Bunny's. Lot's of bunny's.
Some books are meant to be read. Others are meant to consume you, to gnaw at your bones and whisper in your ear long after you’ve closed them. Bunny by Mona Awad doesn’t just consume—it metastasizes. It seeps into your bloodstream like a hallucinogenic nightmare wrapped in pink lace, leaving you dazed, disturbed, and begging for more.

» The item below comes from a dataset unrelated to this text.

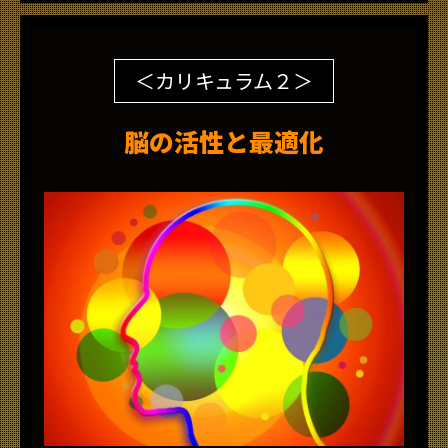
＜カリキュラム２＞
脳の活性と最適化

This is not a book. This is a ritual. A siren song for the lonely, the broken, the ones who have always felt like they’re standing just outside the glowing warmth of belonging. Bunny is an acid-laced fairytale where reality bends, friendships bleed, and identity is nothing but a fragile, melting mask.
Bunnies Bite🐰
Samantha is an outsider at Warren University’s prestigious MFA program. She doesn’t fit in with the "Bunnies"—a clique of eerily perfect, saccharine-rich girls who speak in purrs and giggles, practically dripping in pastel and privilege. They finish each other’s sentences. They float rather than walk. They are too much. Too close. Too synchronized. Too wrong.
And then, they invite her in.🐰
Like a lamb walking into the wolf’s mouth, Samantha steps into their world of Workshop, where creativity is a pulsing, grotesque thing. Where writing isn’t just storytelling—it’s summoning. Where friendship isn’t bonding—it’s consumption.
But it’s fine. It’s all fine. Because they like her now.
Right?
A Wonderland of Horror🐰
As Samantha is pulled deeper into the Bunny cult, things begin to splinter. What’s real? What’s imagined? Is she creating, or is she destroying?
There are creatures. Boys. Born out of flesh, love, and something much darker. There are whispers in the walls, sweetness laced with arsenic, and the slow, suffocating loss of self. Because when you let the Bunnies in, they don’t just want your friendship—they want you.
Mona Awad’s prose is a drug. It’s lyrical, unhinged, sharp as a blade and sticky-sweet like rotting fruit. Every page feels like slipping deeper into a dream you can’t wake from—a dream with teeth. The horror isn’t just in the blood and the body horror; it’s in the hunger. The desperate, aching need to belong. To be loved. To be chosen.
Let the Bunnies In🐰
Bunny is grotesque. It’s intoxicating. It’s a horror novel disguised as a mean-girl satire, a feminist manifesto wrapped in razor wire, a Lynchian fever dream that grabs you by the throat and giggles in your face.
It’s about art. It’s about loneliness. It’s about the monstrous things we become in order to be wanted.
And if you let it, Bunny will swallow you whole.